Which lines of the data below contain "List"? Please show them all.

**** Data to examine ****

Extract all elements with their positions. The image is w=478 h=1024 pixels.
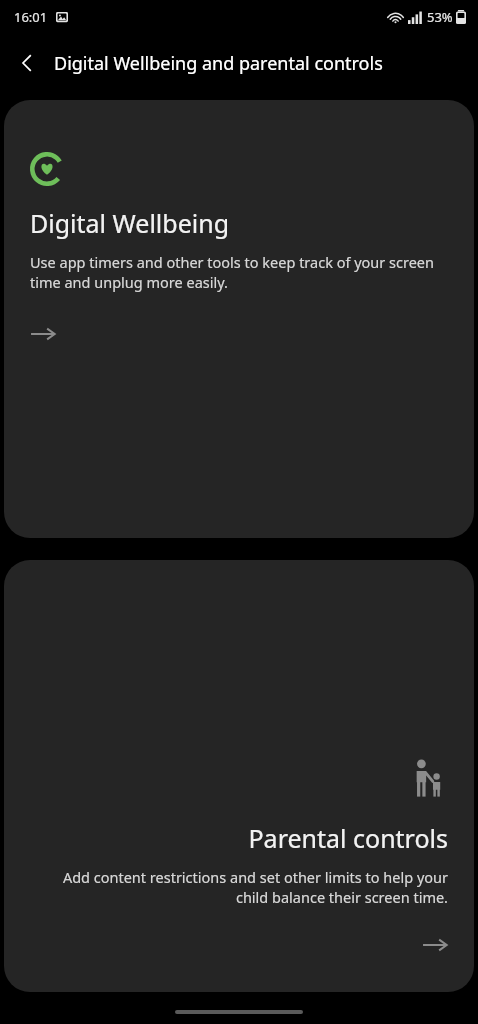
staticText: Digital Wellbeing: [30, 206, 230, 240]
button[interactable]: Back: [0, 36, 54, 90]
staticText: Add content restrictions and set other l…: [30, 867, 448, 908]
staticText: Use app timers and other tools to keep t…: [30, 252, 448, 293]
staticText: 16:01: [14, 8, 48, 26]
button[interactable]: Digital Wellbeing: [4, 100, 474, 538]
staticText: 53%: [427, 8, 453, 26]
button[interactable]: Parental controls: [4, 560, 474, 992]
button[interactable]: Open Parental controls: [414, 928, 448, 962]
staticText: Parental controls: [248, 821, 448, 855]
button[interactable]: Open Digital Wellbeing: [30, 317, 64, 351]
staticText: Digital Wellbeing and parental controls: [54, 51, 383, 76]
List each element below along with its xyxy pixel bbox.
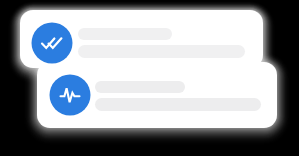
button[interactable]: Message and heart-rate cards	[0, 0, 299, 156]
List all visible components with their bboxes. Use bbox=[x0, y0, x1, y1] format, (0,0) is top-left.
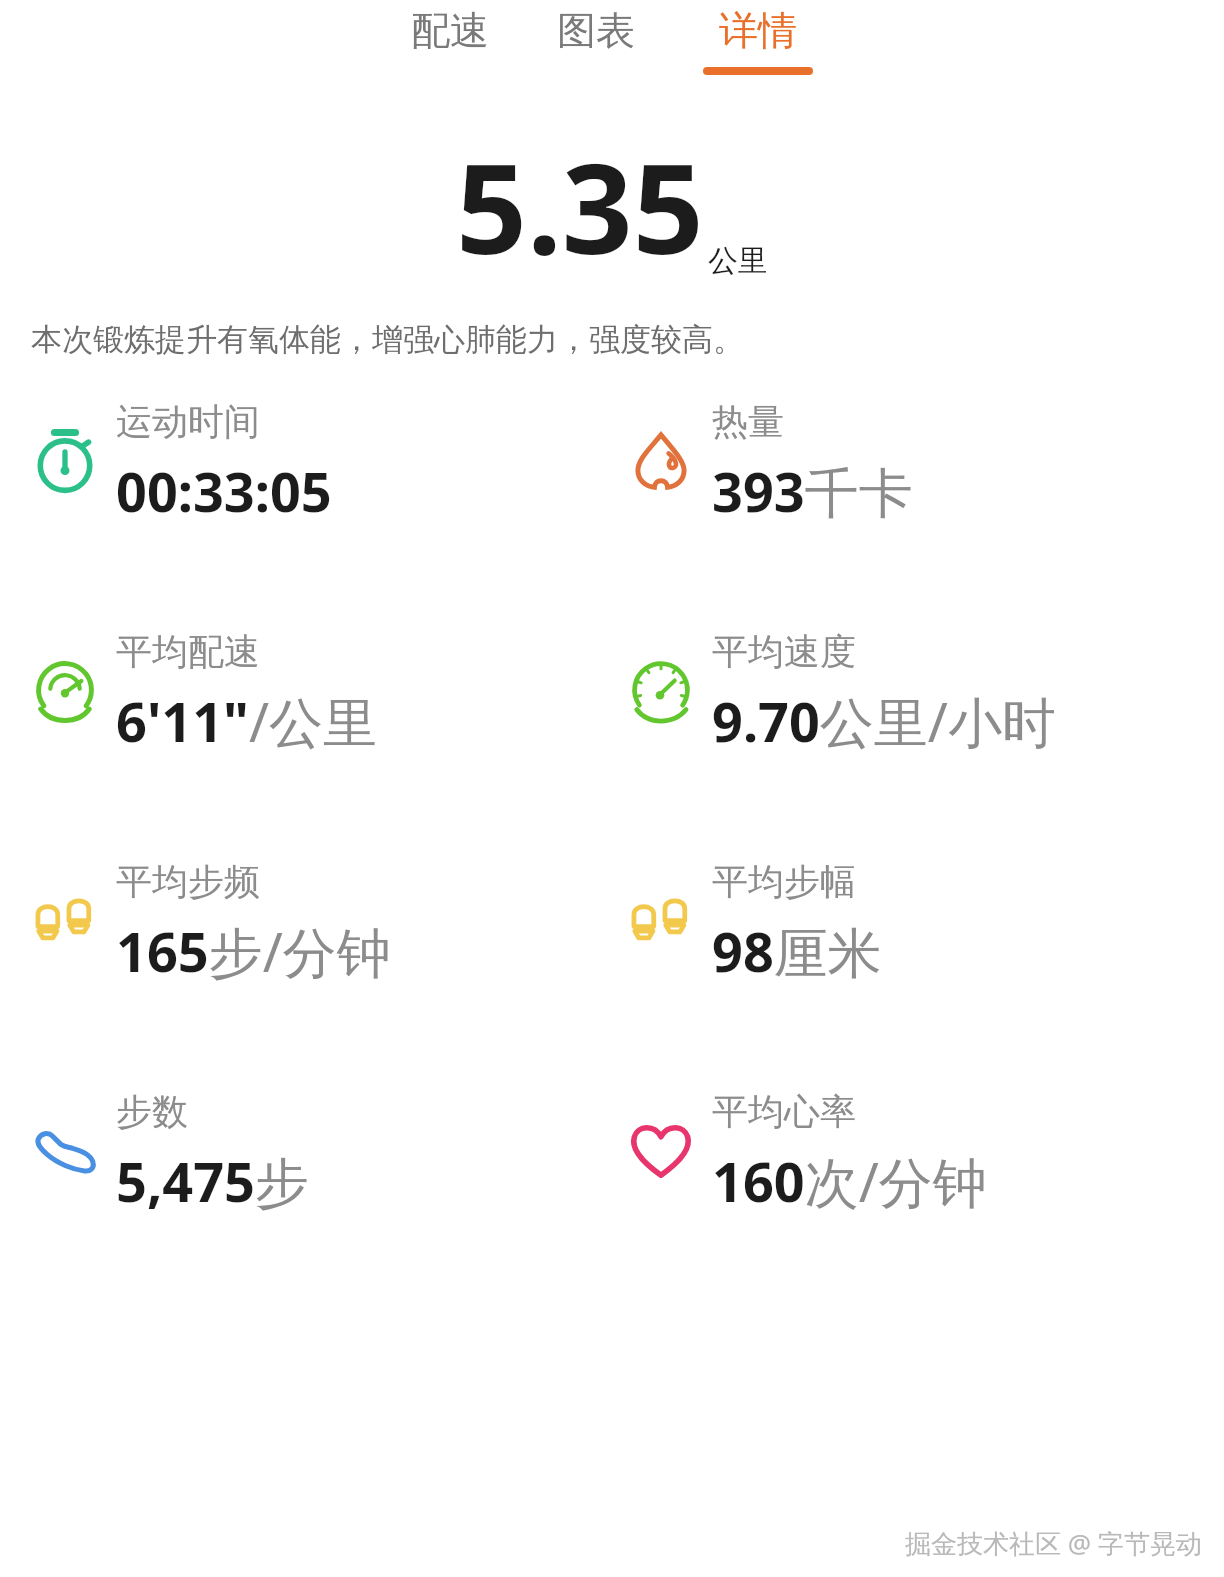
button[interactable]: Average cadence bbox=[0, 845, 612, 990]
button[interactable]: Steps bbox=[0, 1075, 612, 1220]
staticText: 平均速度 bbox=[712, 629, 856, 674]
staticText: 本次锻炼提升有氧体能，增强心肺能力，强度较高。 bbox=[31, 320, 744, 359]
staticText: 6'11"/公里 bbox=[116, 684, 377, 758]
staticText: 393千卡 bbox=[712, 454, 913, 528]
staticText: 步数 bbox=[116, 1089, 188, 1134]
staticText: 平均心率 bbox=[712, 1089, 856, 1134]
staticText: 5.35 bbox=[456, 121, 704, 290]
staticText: 公里 bbox=[708, 242, 768, 280]
button[interactable]: Average heart rate bbox=[612, 1075, 1224, 1220]
staticText: 图表 bbox=[557, 6, 635, 55]
other: Average pace bbox=[28, 653, 102, 727]
staticText: 160次/分钟 bbox=[712, 1144, 987, 1218]
staticText: 详情 bbox=[719, 6, 797, 55]
staticText: 运动时间 bbox=[116, 399, 260, 444]
other: Average cadence bbox=[28, 883, 102, 957]
staticText: 9.70公里/小时 bbox=[712, 684, 1056, 758]
staticText: 配速 bbox=[411, 6, 489, 55]
staticText: 平均步频 bbox=[116, 859, 260, 904]
button[interactable]: 图表 bbox=[549, 0, 643, 81]
staticText: 5,475步 bbox=[116, 1144, 309, 1218]
button[interactable]: 详情 bbox=[695, 0, 821, 81]
staticText: 98厘米 bbox=[712, 914, 882, 988]
button[interactable]: 配速 bbox=[403, 0, 497, 81]
button[interactable]: Workout time bbox=[0, 385, 612, 530]
staticText: 平均步幅 bbox=[712, 859, 856, 904]
button[interactable]: Calories bbox=[612, 385, 1224, 530]
other: Average stride bbox=[624, 883, 698, 957]
other: Workout time bbox=[28, 423, 102, 497]
button[interactable]: Average stride bbox=[612, 845, 1224, 990]
staticText: 00:33:05 bbox=[116, 454, 332, 528]
other: Average speed bbox=[624, 653, 698, 727]
button[interactable]: Average speed bbox=[612, 615, 1224, 760]
other: Steps bbox=[28, 1113, 102, 1187]
other: Average heart rate bbox=[624, 1113, 698, 1187]
other: Calories bbox=[624, 423, 698, 497]
button[interactable]: Average pace bbox=[0, 615, 612, 760]
staticText: 热量 bbox=[712, 399, 784, 444]
staticText: 掘金技术社区 @ 字节晃动 bbox=[905, 1525, 1202, 1561]
staticText: 165步/分钟 bbox=[116, 914, 391, 988]
staticText: 平均配速 bbox=[116, 629, 260, 674]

****

- Exercise solution
List each element below along with its xyxy pixel bbox.
List all visible components with their bboxes. Use bbox=[x0, y0, x1, y1] format, (0,0) is top-left.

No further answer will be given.